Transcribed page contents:

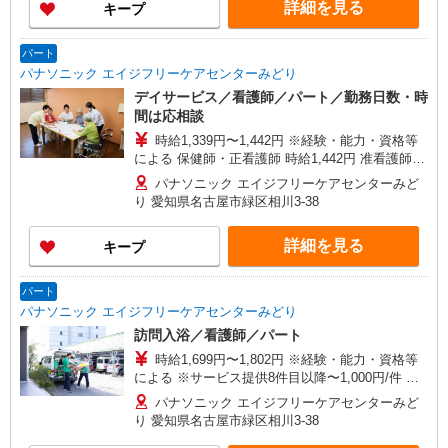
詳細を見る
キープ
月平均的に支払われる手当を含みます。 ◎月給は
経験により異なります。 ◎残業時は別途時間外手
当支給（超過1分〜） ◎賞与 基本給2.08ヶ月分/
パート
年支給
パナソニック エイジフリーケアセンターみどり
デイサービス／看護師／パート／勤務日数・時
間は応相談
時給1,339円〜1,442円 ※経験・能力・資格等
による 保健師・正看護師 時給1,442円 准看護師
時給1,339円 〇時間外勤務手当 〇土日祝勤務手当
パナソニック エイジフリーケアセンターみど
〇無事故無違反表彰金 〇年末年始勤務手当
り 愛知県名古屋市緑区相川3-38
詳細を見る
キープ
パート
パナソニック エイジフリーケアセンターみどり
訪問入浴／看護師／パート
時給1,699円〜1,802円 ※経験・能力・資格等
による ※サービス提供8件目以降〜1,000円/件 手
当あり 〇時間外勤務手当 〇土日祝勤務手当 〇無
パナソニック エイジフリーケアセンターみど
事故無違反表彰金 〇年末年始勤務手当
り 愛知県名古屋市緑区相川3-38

...

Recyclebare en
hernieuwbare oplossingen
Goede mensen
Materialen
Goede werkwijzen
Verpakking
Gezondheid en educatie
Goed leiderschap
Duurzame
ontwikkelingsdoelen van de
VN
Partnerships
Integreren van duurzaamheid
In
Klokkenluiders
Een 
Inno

• The problem: All lines above containing the string "〇土日祝勤務手当": copy each one.

• Solution to this exercise:
時給1,339円 〇時間外勤務手当 〇土日祝勤務手当
当あり 〇時間外勤務手当 〇土日祝勤務手当 〇無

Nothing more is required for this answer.